ECLI:NL:RVS:2018:1913
Raad van State
- Voorlopige voorziening
- Rechtspraak.nl
Voorlopige voorziening in asielzaak tegen staatssecretaris van Justitie en Veiligheid
In deze zaak heeft de voorzieningenrechter van de Afdeling bestuursrechtspraak van de Raad van State op 7 juni 2018 uitspraak gedaan over een verzoek om een voorlopige voorziening. Dit verzoek werd ingediend door de staatssecretaris van Justitie en Veiligheid, die in hoger beroep ging tegen een uitspraak van de rechtbank Den Haag. De rechtbank had op 11 april 2018 de aanvragen van vreemdelingen om een verblijfsvergunning asiel voor bepaalde tijd te verlenen, gegrond verklaard en de besluiten van de staatssecretaris van 16 november 2017 vernietigd. De staatssecretaris werd opgedragen om binnen zes weken nieuwe besluiten te nemen op de aanvragen, met inachtneming van de overwegingen in de uitspraak.

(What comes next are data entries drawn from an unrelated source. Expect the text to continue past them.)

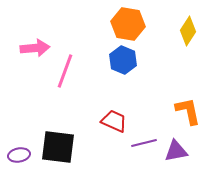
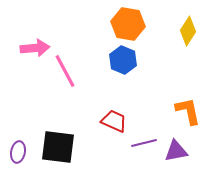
pink line: rotated 48 degrees counterclockwise
purple ellipse: moved 1 px left, 3 px up; rotated 70 degrees counterclockwise
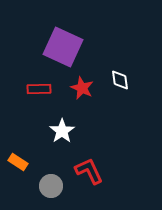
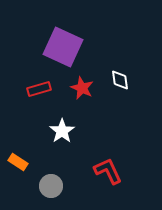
red rectangle: rotated 15 degrees counterclockwise
red L-shape: moved 19 px right
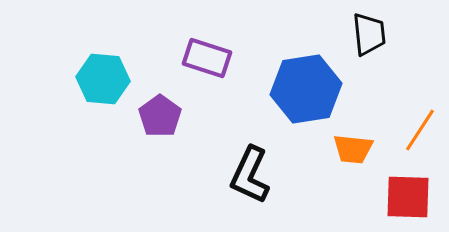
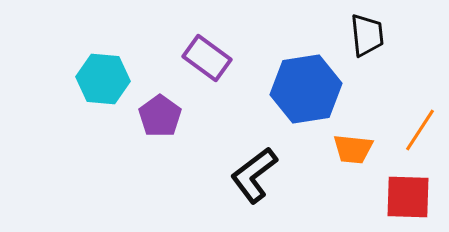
black trapezoid: moved 2 px left, 1 px down
purple rectangle: rotated 18 degrees clockwise
black L-shape: moved 4 px right; rotated 28 degrees clockwise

De staatssecretaris verzocht de voorzieningenrechter om een voorlopige voorziening te treffen, zodat hij in afwachting van de uitspraak op het hoger beroep geen uitvoering hoefde te geven aan de uitspraak van de rechtbank. De voorzieningenrechter heeft overwogen dat, gezien de aangevoerde argumenten, het niet aannemelijk is dat de uitspraak van de rechtbank in hoger beroep in stand zal blijven. Daarom heeft de voorzieningenrechter besloten om het verzoek van de staatssecretaris toe te wijzen en te bepalen dat hij geen nieuwe besluiten hoeft te nemen totdat de Afdeling op het hoger beroep heeft beslist.

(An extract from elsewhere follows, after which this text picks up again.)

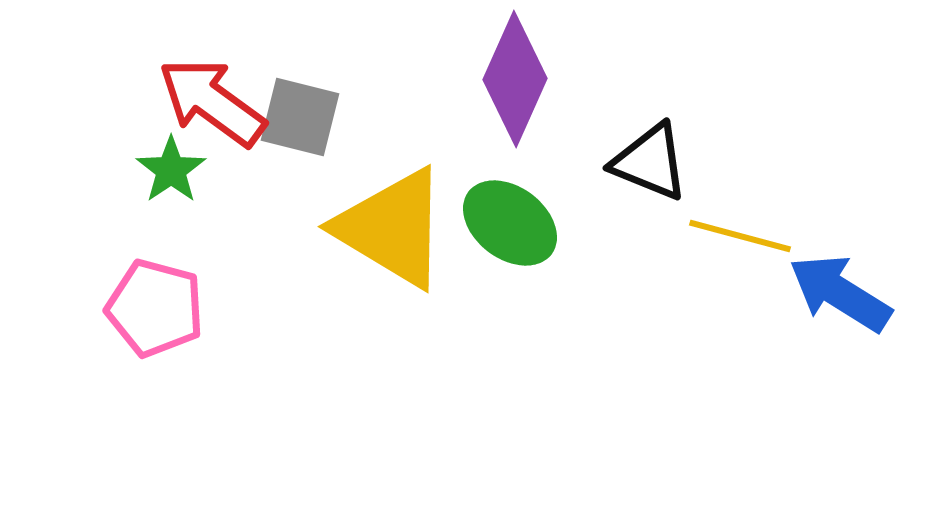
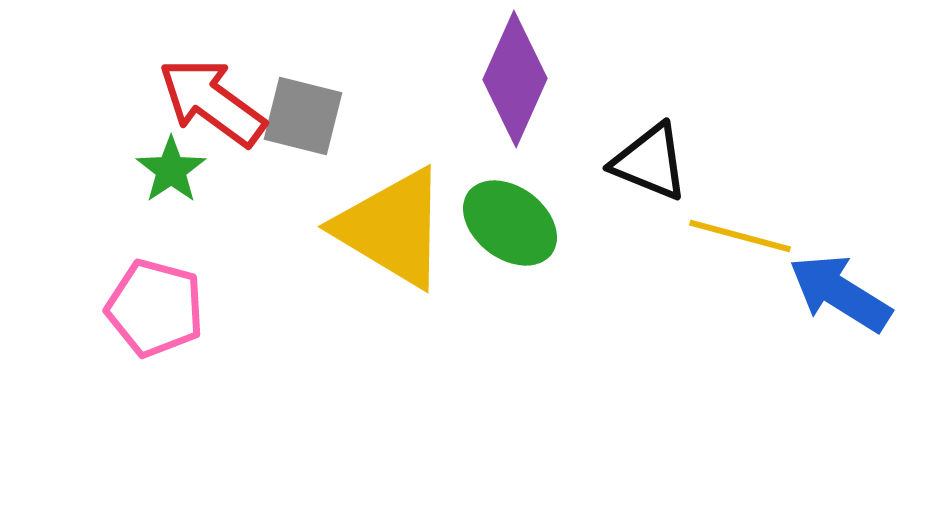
gray square: moved 3 px right, 1 px up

De beslissing is genomen zonder proceskostenveroordeling, en de uitspraak is openbaar uitgesproken op dezelfde datum. De zaak betreft belangrijke aspecten van het bestuursrecht en vreemdelingenrecht, waarbij de rechten van de vreemdelingen en de verantwoordelijkheden van de staatssecretaris centraal staan.